Au cours de l’année 1944 les enfants juifs venant des camps liquidés de Lituanie et d’Estonie ou de camps dans le Reich arrivèrent aussi à Auschwitz. Pour certains convois, tous les enfants furent massacrés, pour d’autres ils furent enregistrés dans le camp. Les enfants survivants du camp de Plaszów à Cracovie furent aussi tués à Birkenau.


Si les adolescents furent employés comme les adultes au travail forcé, en principe, les enfants de moins de quatorze ans ne devaient pas être affectés à un kommando de travail. On les retrouvait utilisés comme domestiques à tout faire (appelés pipel dans le jargon du camp) par les chefs de block ou les kapos.

On sait que le docteur Mengele recherchait particulièrement les jumeaux dont il s’occupait avec une apparente humanité avant de les assassiner pour ses expériences.

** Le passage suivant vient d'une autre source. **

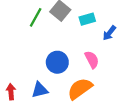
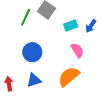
cyan rectangle: (87, 19) -> (71, 25), moved
blue circle: (57, 62) -> (32, 52), moved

Il s’agissait surtout d’enfants tziganes et juifs. Il reste encore à Birkenau des traces de la baraque de 350 jumelles et jumeaux juifs de Mengele qui s’est livré sur eux à toutes sortes d’expériences de radiologie et de chirurgie.
Nombre d’enfants ont été déportés seuls, séparés de leurs parents et de leurs proches.
A Auschwitz, désespérés, sans soutien, sans la force physique et intellectuelle nécessaire au combat pour leur survie, la plupart des enfants et adolescents qui avaient échappé à la sélection n’ont pas survécu.